Don't merge elemwise that cause duplicate computation of broadcasted element.

acbe8d39 · Frederic Bastien · a9177e2b · acbe8d39 · acbe8d39
--- a/theano/tensor/opt.py
+++ b/theano/tensor/opt.py
@@ -4593,7 +4593,11 @@ def local_elemwise_fusion_op(OP, max_input_fct=lambda node: 1024):
            # we still want to fusion. So we take the set.

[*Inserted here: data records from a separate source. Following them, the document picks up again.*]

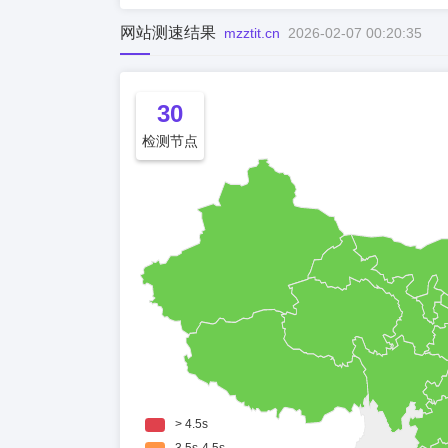
网站测速结果
mzztit.cn
2026-02-07 00:20:35
30
检测节点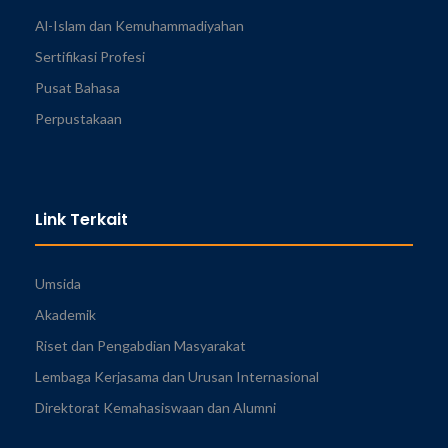
Al-Islam dan Kemuhammadiyahan
Sertifikasi Profesi
Pusat Bahasa
Perpustakaan
Link Terkait
Umsida
Akademik
Riset dan Pengabdian Masyarakat
Lembaga Kerjasama dan Urusan Internasional
Direktorat Kemahasiswaan dan Alumni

            if (i.owner and
                isinstance(i.owner.op, OP) and
-                len(set([n for n, idx in i.clients])) == 1):
+                len(set([n for n, idx in i.clients])) == 1 and
+                # Do not merge elemwise that don't have the same
+                # broadcastable pattern to don't redo duplicate
+                # computation due to broadcast.
+                i.owner.outputs[0].broadcastable == node.outputs[0].broadcastable):
                do_fusion = True
                try:

--- a/theano/tensor/tests/test_opt.py
+++ b/theano/tensor/tests/test_opt.py
@@ -871,12 +871,15 @@ class test_fusion(unittest.TestCase):
        ix, iy, iz = [theano.tensor.tensor(dtype='int32',
                                           broadcastable=[False] * len(shp),
                                           name=n) for n in 'xyz']
-        fv = fvector('r')
+        fv = fvector('v')
+        fs = fscalar('s')
        fwv = my_init(shp, 'float32', 1)
        fxv = my_init(shp, 'float32', 2)
        fyv = my_init(shp, 'float32', 3)
        fzv = my_init(shp, 'float32', 4)
        fvv = theano._asarray(numpy.random.rand(shp[0]), dtype='float32')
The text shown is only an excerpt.